### Exercise description
Repeat exactly the lines of the records below, starting at the line containing "Điều Trị Nha Khoa Chuyên Sâu" and ending at the line containing "Tuyển sinh 2024, Khoa kỹ thuật hạ tầng và môi". Leave the pictures out.

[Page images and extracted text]

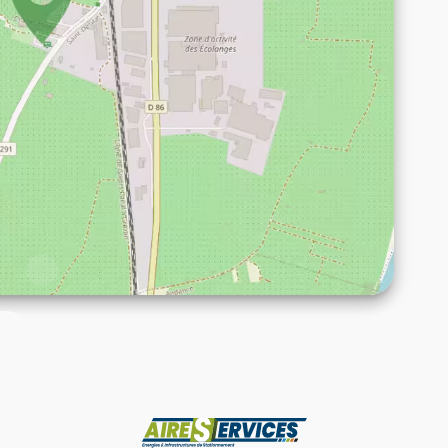
Fabricante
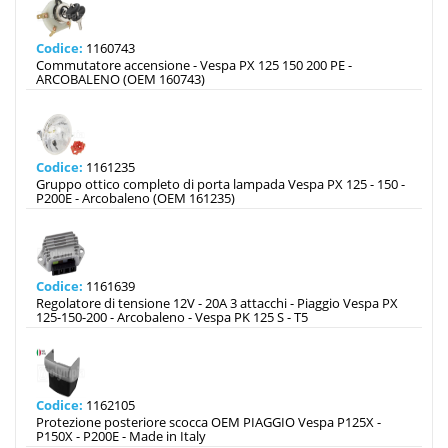
Codice:
1160743
Commutatore accensione - Vespa PX 125 150 200 PE -
ARCOBALENO (OEM 160743)
Codice:
1161235
Gruppo ottico completo di porta lampada Vespa PX 125 - 150 -
P200E - Arcobaleno (OEM 161235)
Codice:
1161639
Regolatore di tensione 12V - 20A 3 attacchi - Piaggio Vespa PX
125-150-200 - Arcobaleno - Vespa PK 125 S - T5
Codice:
1162105
Protezione posteriore scocca OEM PIAGGIO Vespa P125X -
P150X - P200E - Made in Italy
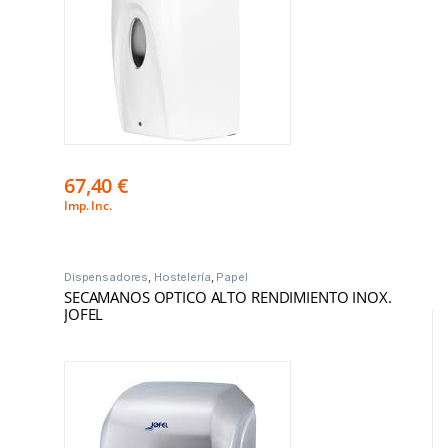
67,40
€
Imp. Inc.
Dispensadores
,
Hostelería
,
Papel
SECAMANOS OPTICO ALTO RENDIMIENTO INOX.
JOFEL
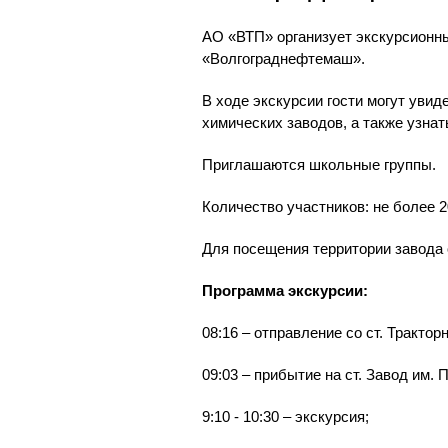
АО «ВТП» организует экскурсионны
«Волгограднефтемаш».
В ходе экскурсии гости могут уви
химических заводов, а также узнат
Приглашаются школьные группы.
Количество участников:
не более 2
Для посещения территории завода 
Программа экскурсии:
08:16 – отправление со ст. Трактор
09:03 – прибытие на ст. Завод им. 
9:10 - 10:30 – экскурсия;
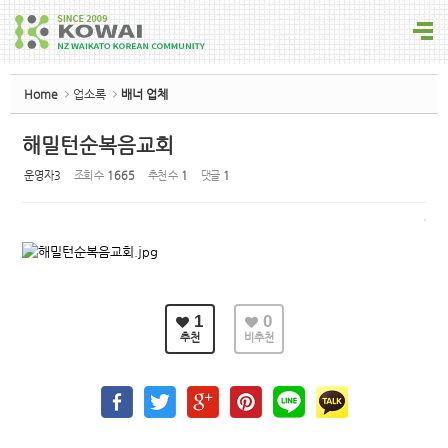
Sketchbook5, 스케치북5
Home
업소록
배너 업체
해밀턴순복음교회
운영자3
조회 수
1665
추천 수
1
댓글
1
Sketchbook5, 스케치북5
1
0
추천
비추천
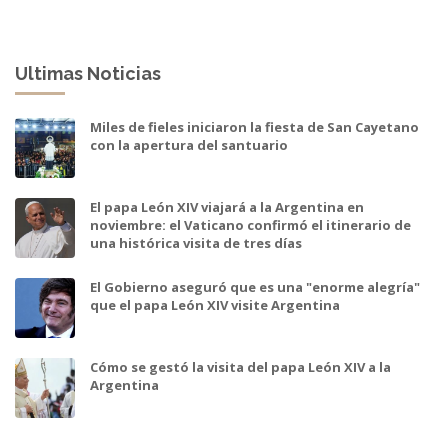
Ultimas Noticias
Miles de fieles iniciaron la fiesta de San Cayetano
con la apertura del santuario
El papa León XIV viajará a la Argentina en
noviembre: el Vaticano confirmó el itinerario de
una histórica visita de tres días
El Gobierno aseguró que es una "enorme alegría"
que el papa León XIV visite Argentina
Cómo se gestó la visita del papa León XIV a la
Argentina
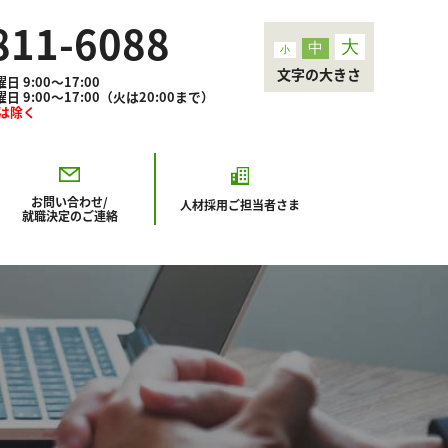
811-6088
大
中
小
文字の大きさ
9:00～17:00
00～17:00（火は20:00まで）
3は除く
お問い合わせ/
人材採用
ご担当者さま
就職決定のご連絡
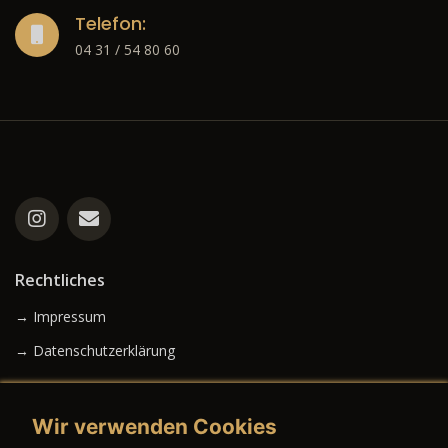
Telefon:
04 31 / 54 80 60
Rechtliches
→ Impressum
→ Datenschutzerklärung
Wir verwenden Cookies
→ AGB (Neuwagen)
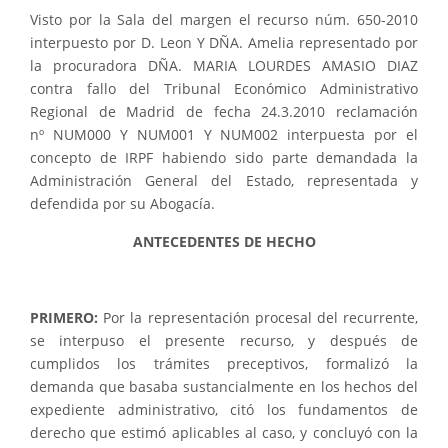
Visto por la Sala del margen el recurso núm. 650-2010
interpuesto por D.
Leon Y DÑA.
Amelia representado por
la procuradora DÑA. MARIA LOURDES AMASIO DIAZ
contra fallo del Tribunal Económico Administrativo
Regional de Madrid de fecha 24.3.2010 reclamación
nº
NUM000 Y
NUM001 Y
NUM002 interpuesta por el
concepto de IRPF habiendo sido parte demandada la
Administración General del Estado, representada y
defendida por su Abogacía.
ANTECEDENTES DE HECHO
PRIMERO:
Por la representación procesal del recurrente,
se interpuso el presente recurso, y después de
cumplidos los trámites preceptivos, formalizó la
demanda que basaba sustancialmente en los hechos del
expediente administrativo, citó los fundamentos de
derecho que estimó aplicables al caso, y concluyó con la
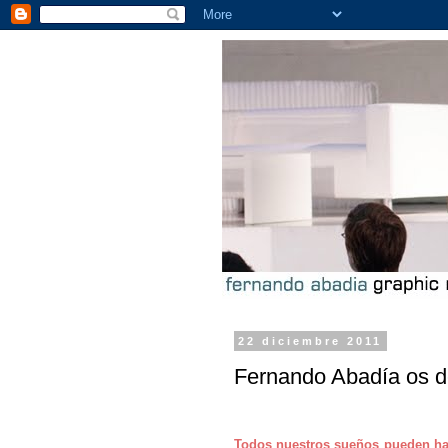
22 diciembre 2011
Fernando Abadía os de
Todos nuestros sueños pueden ha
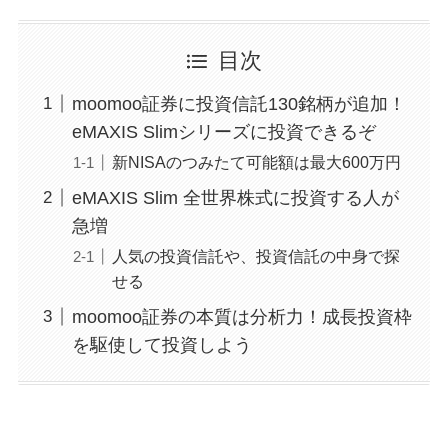
目次
moomoo証券に投資信託130銘柄が追加！
eMAXIS Slimシリーズに投資できるぞ
新NISAのつみたて可能額は最大600万円
eMAXIS Slim 全世界株式に投資する人が
急増
人気の投資信託や、投資信託の中身で探
せる
moomoo証券の本質は分析力！成長投資枠
を駆使して投資しよう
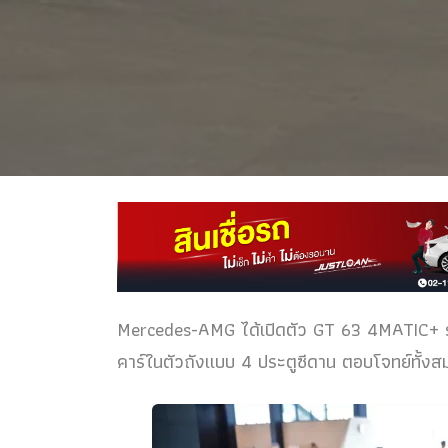
Mercedes-AMG ได้เปิดตัว GT 63 4MATIC+ รุ
คาร์ในตัวถังแบบ 4 ประตูซีดาน ตอบโจทย์ทั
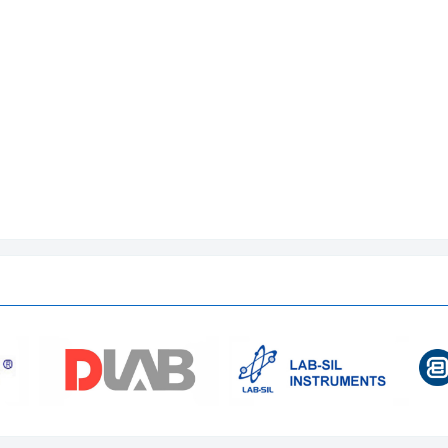
0
ông chứa CFC (R-404A)
4℃ ở 50℃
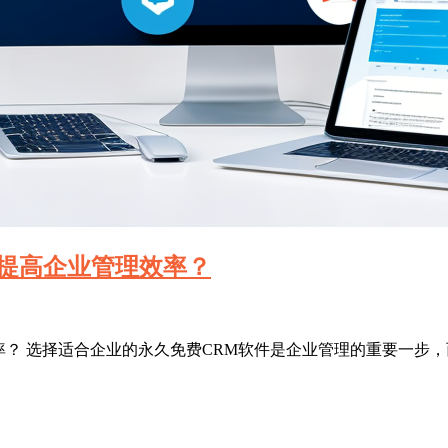
件提高企业管理效率？
率？ 选择适合企业的永久免费CRM软件是企业管理的重要一步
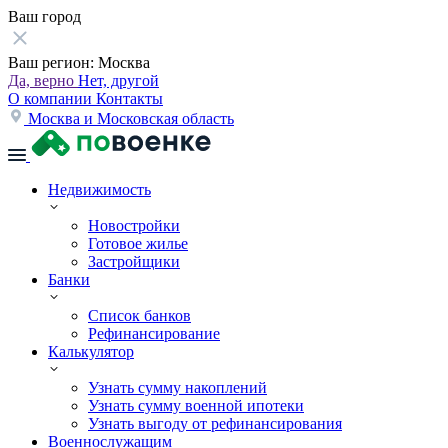
Ваш город
Ваш регион:
Москва
Да, верно
Нет, другой
О компании
Контакты
Москва и Московская область
Недвижимость
Новостройки
Готовое жилье
Застройщики
Банки
Список банков
Рефинансирование
Калькулятор
Узнать сумму накоплений
Узнать сумму военной ипотеки
Узнать выгоду от рефинансирования
Военнослужащим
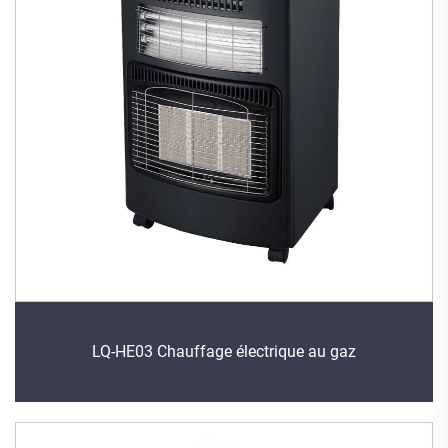
LQ-HE03 Chauffage électrique au gaz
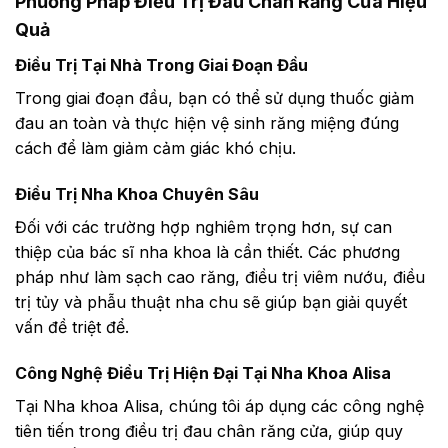
Phương Pháp Điều Trị Đau Chân Răng Cửa Hiệu
Quả
Điều Trị Tại Nhà Trong Giai Đoạn Đầu
Trong giai đoạn đầu, bạn có thể sử dụng thuốc giảm
đau an toàn và thực hiện vệ sinh răng miệng đúng
cách để làm giảm cảm giác khó chịu.
Điều Trị Nha Khoa Chuyên Sâu
Đối với các trường hợp nghiêm trọng hơn, sự can
thiệp của bác sĩ nha khoa là cần thiết. Các phương
pháp như làm sạch cao răng, điều trị viêm nướu, điều
trị tủy và phẫu thuật nha chu sẽ giúp bạn giải quyết
vấn đề triệt để.
Công Nghệ Điều Trị Hiện Đại Tại Nha Khoa Alisa
Tại Nha khoa Alisa, chúng tôi áp dụng các công nghệ
tiên tiến trong điều trị đau chân răng cửa, giúp quy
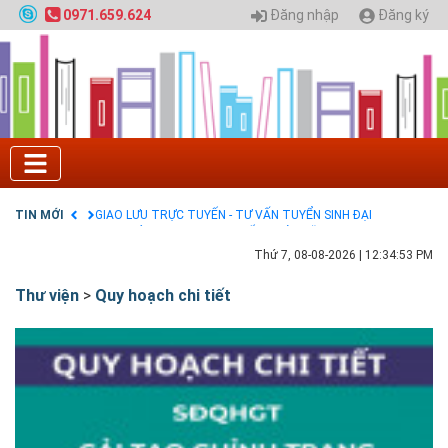
Đăng nhập
Đăng ký
0971.659.624
Tuyển sinh 2025, Khoa kỹ thuật hạ tầng và môi
trường đô thị - Đại học Kiến trúc Hà Nội
Chính sách thanh toán
Điều khoản dịch vụ
HƯỚNG DẪN THANH TOÁN VNPAY TRÊN WEBSITE
Tuyển sinh 2024, Khoa kỹ thuật hạ tầng và môi
trường đô thị - Đại học Kiến trúc Hà Nội
Quy hoạch chung hệ thống đê điều thành phố Hà
Nội
TIN MỚI
GIAO LƯU TRỰC TUYẾN - TƯ VẤN TUYỂN SINH ĐẠI
HỌC CHÍNH QUY ĐẠI HỌC KIẾN TRÚC NĂM 2020 -
SỐ 02
Thứ 7, 08-08-2026
|
12:34:54 PM
Nạp EP vào tài khoản bằng thẻ cào điện thoại
Thư viện
>
Quy hoạch chi tiết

### Problem solution
Điều Trị Nha Khoa Chuyên Sâu
Đối với các trường hợp nghiêm trọng hơn, sự can
thiệp của bác sĩ nha khoa là cần thiết. Các phương
pháp như làm sạch cao răng, điều trị viêm nướu, điều
trị tủy và phẫu thuật nha chu sẽ giúp bạn giải quyết
vấn đề triệt để.
Công Nghệ Điều Trị Hiện Đại Tại Nha Khoa Alisa
Tại Nha khoa Alisa, chúng tôi áp dụng các công nghệ
tiên tiến trong điều trị đau chân răng cửa, giúp quy
Đăng nhập
Đăng ký
0971.659.624
Tuyển sinh 2025, Khoa kỹ thuật hạ tầng và môi
trường đô thị - Đại học Kiến trúc Hà Nội
Chính sách thanh toán
Điều khoản dịch vụ
HƯỚNG DẪN THANH TOÁN VNPAY TRÊN WEBSITE
Tuyển sinh 2024, Khoa kỹ thuật hạ tầng và môi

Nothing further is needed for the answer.